Competition can also pit us against one another, and make us feel like we’re separate from others. So in these shelter in place times, it’s been really cool to see CrossFitters sharing not only their own accomplishments, but also the hard work of their fellow athletes. And to watch athletes go out of their way to engage with and connect with one another. And I can’t help but hope that this is something that continues well after the whiteboards make their reappearance.
Less Physical Gain, More Mental Gain
I have to admit, that with a mental health background, I might be slightly biased here. But it has gotten me right in the feels (as the kids say, I think) to see CrossFitters share that they are working out right now to maintain their mental health more than their physical. And there aren’t many things that get anywhere close to my feels. But this does.

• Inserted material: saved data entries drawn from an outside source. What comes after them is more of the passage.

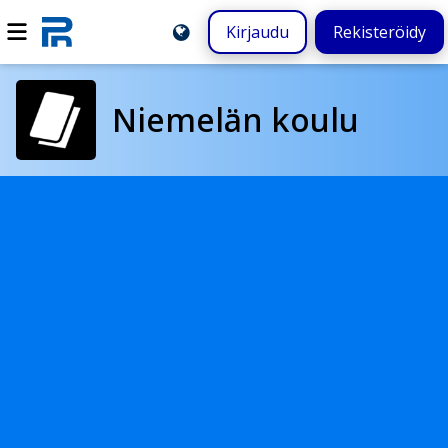
Kirjaudu
Rekisteröidy
Niemelän koulu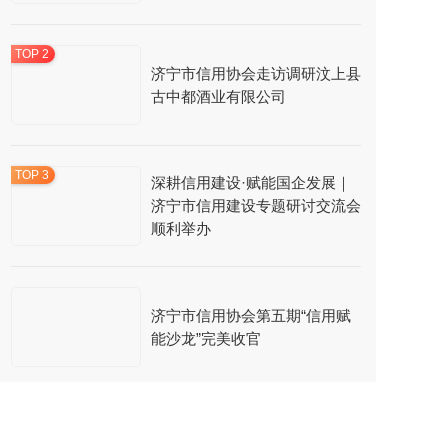
济宁市信用协会走访调研汶上县
古中都酒业有限公司
深耕信用建设·赋能国企发展｜
济宁市信用建设专题研讨交流会
顺利举办
济宁市信用协会第五期“信用赋
能沙龙”完美收官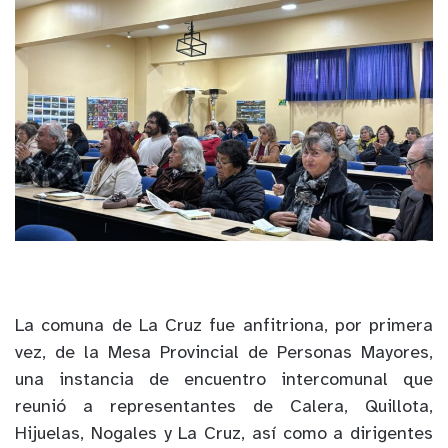
La comuna de La Cruz fue anfitriona, por primera
vez, de la Mesa Provincial de Personas Mayores,
una instancia de encuentro intercomunal que
reunió a representantes de Calera, Quillota,
Hijuelas, Nogales y La Cruz, así como a dirigentes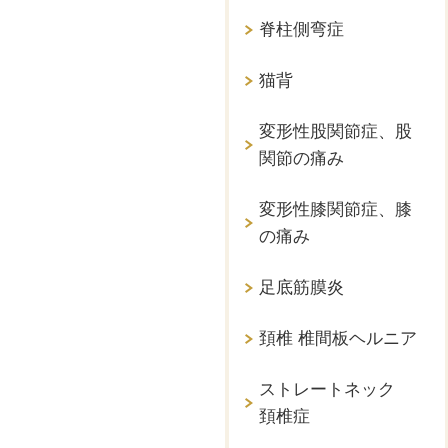
脊柱側弯症
猫背
変形性股関節症、股
関節の痛み
変形性膝関節症、膝
の痛み
足底筋膜炎
頚椎 椎間板ヘルニア
ストレートネック
頚椎症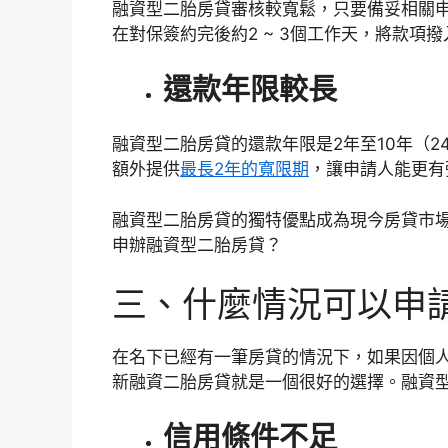
融資型二胎房貸審核較寬鬆，只要備妥相關
在對保簽約完後約2 ~ 3個工作天，將款項
還款年限較長
融資型二胎房貸的還款年限是2年至10年（24
額外提供
最長2年的寬限期
，讓申請人能更有
融資型二胎房貸的獨特優點成為現今房貸市
申辦融資型二胎房貸？
三、什麼情況可以申
在名下已經有一筆房貸的情況下，如果因個
新融資二胎房貸就是一個很好的選擇。融資
信用條件不足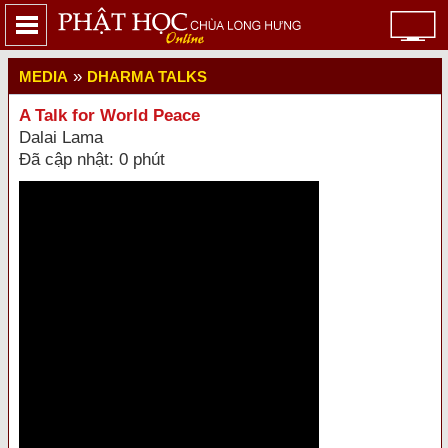
»
MEDIA
DHARMA TALKS
A Talk for World Peace
Dalai Lama
Đã cập nhật: 0 phút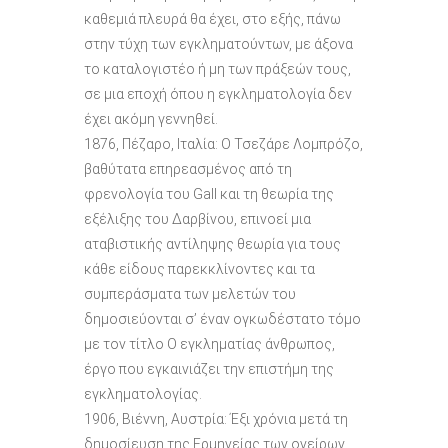
καθεμιά πλευρά θα έχει, στο εξής, πάνω
στην τύχη των εγκληματούντων, με άξονα
το καταλογιστέο ή μη των πράξεών τους,
σε μια εποχή όπου η εγκληματολογία δεν
έχει ακόμη γεννηθεί.
1876, Πέζαρο, Ιταλία: Ο Τσεζάρε Λομπρόζο,
βαθύτατα επηρεασμένος από τη
φρενολογία του Gall και τη θεωρία της
εξέλιξης του Δαρβίνου, επινοεί μια
αταβιστικής αντίληψης θεωρία για τους
κάθε είδους παρεκκλίνοντες και τα
συμπεράσματα των μελετών του
δημοσιεύονται σ’ έναν ογκωδέστατο τόμο
με τον τίτλο Ο εγκληματίας άνθρωπος,
έργο που εγκαινιάζει την επιστήμη της
εγκληματολογίας.
1906, Βιέννη, Αυστρία: Έξι χρόνια μετά τη
δημοσίευση της Ερμηνείας των ονείρων,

Because I know what CrossFit has done for my mental health. And I also know what comparing myself to others has done to tear apart my mental health in the past. And while the whiteboard may not trigger me to go to a place of self-loathing or comparison or frustration, I know it does for others. So for anyone who struggles to feel strong just because their one rep max is someone else’s warm-up, I hope that this time without the whiteboards has helped them to connect to their own mental and emotional strength.
It takes a whole lot of inner muscle to keep working out when you don’t have the support system you’ve grown used to. But in my opinion, working out has a much greater impact on my emotional wellbeing than my physical. And as someone who is never more than a half-step away from certifiably insane, this is not the time for me to press pause on my CrossFit habit.

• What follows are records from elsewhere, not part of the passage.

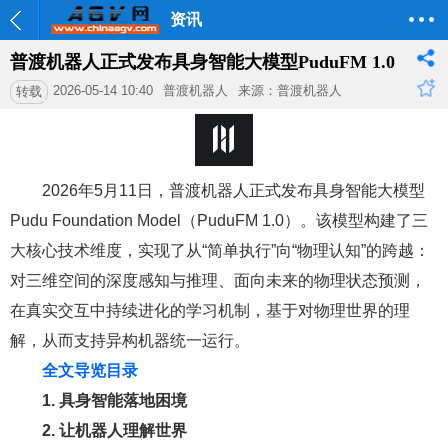
资讯
普渡机器人正式发布具身智能大模型PuduFM 1.0
2026-05-14 10:40
普渡机器人
来源：普渡机器人
转载
2026年5月11日，普渡机器人正式发布具身智能大模型
Pudu Foundation Model（PuduFM 1.0）。该模型构建了三
大核心技术维度，实现了从“简单执行”向“物理认知”的跨越：
对三维空间的深度感知与推理、面向未来的物理状态预测，
在真实交互中持续进化的学习机制，基于对物理世界的理
解，从而支持异构机器统一运行。
全文导览目录
1. 具身智能落地困境
2. 让机器人理解世界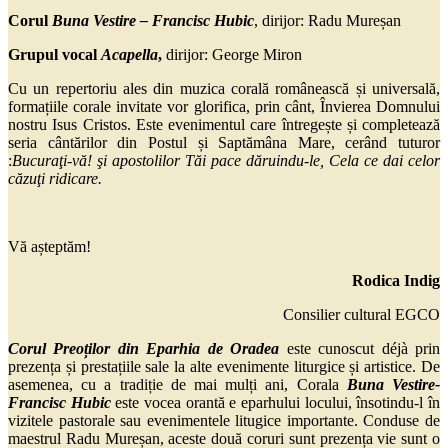
Corul
Buna Vestire – Francisc Hubic
, dirijor: Radu Mureșan
Grupul vocal
Acapella
,
dirijor: George Miron
Cu un repertoriu ales din muzica corală românească și universală,
formațiile corale invitate vor glorifica, prin cânt, Învierea Domnului
nostru Isus Cristos. Este evenimentul care întregește și completează
seria cântărilor din Postul și Saptămâna Mare, cerând tuturor
:
Bucuraţi-vă! şi apostolilor Tăi pace dăruindu-le, Cela ce dai celor
căzuţi ridicare.
Vă așteptăm!
Rodica Indig
Consilier cultural EGCO
Corul Preoților din Eparhia de Oradea
este cunoscut déjà prin
prezența și prestațiile sale la alte evenimente liturgice și artistice. De
asemenea, cu a tradiție de mai mulți ani, Corala
Buna Vestire-
Francisc Hubic
este vocea orantă e eparhului locului, însotindu-l în
vizitele pastorale sau evenimentele litugice importante. Conduse de
maestrul Radu Mureșan, aceste două coruri sunt prezența vie sunt o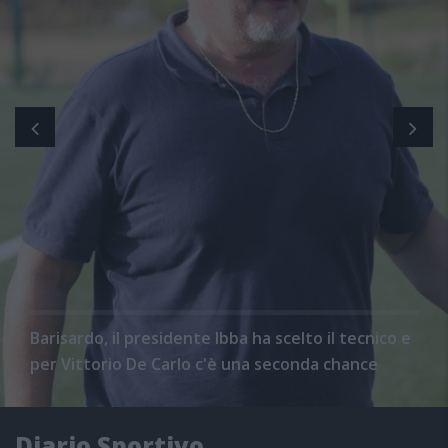
Barisardo, il presidente Ibba ha scelto il tecnico e
per Vittorio De Carlo c'è una seconda chance
Diario Sportivo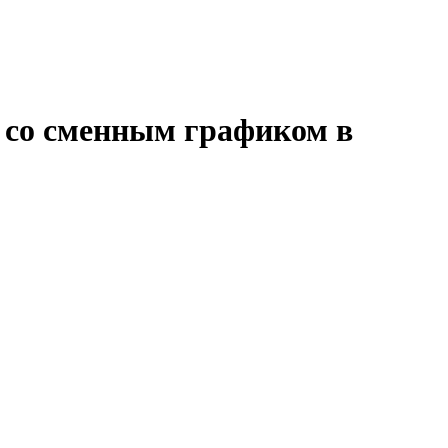
и со сменным графиком в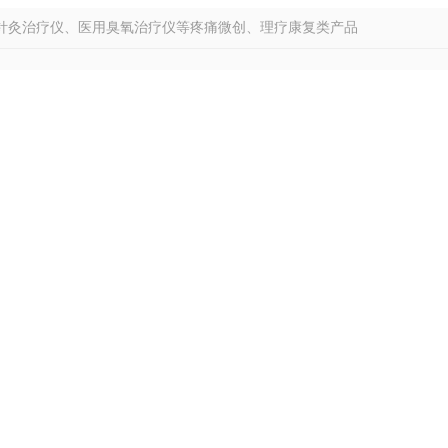
针灸治疗仪、医用臭氧治疗仪等疼痛微创、理疗康复类产品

This is the time for me to CrossFit at home, and appreciate the fact that my body is capable. This is the time for me to embrace the shifting focus, and enjoy the endorphin rush after a hard workout. This is the time for me to keep reminding myself that I am worth taking care of. And most importantly this is the time for me revel in the small space of solace where I’m too exhausted to remember everything I have to be anxious about. And I don’t need whiteboards for any of that.
The CrossFit at home workouts may not be doing much to prepare me for returning to a life of wallballs and chest to bar pull-ups, but they are doing a whole to keep me from cutting my own bangs. And for all of these reasons, I have just a little bit of gratitude for this time without the whiteboards.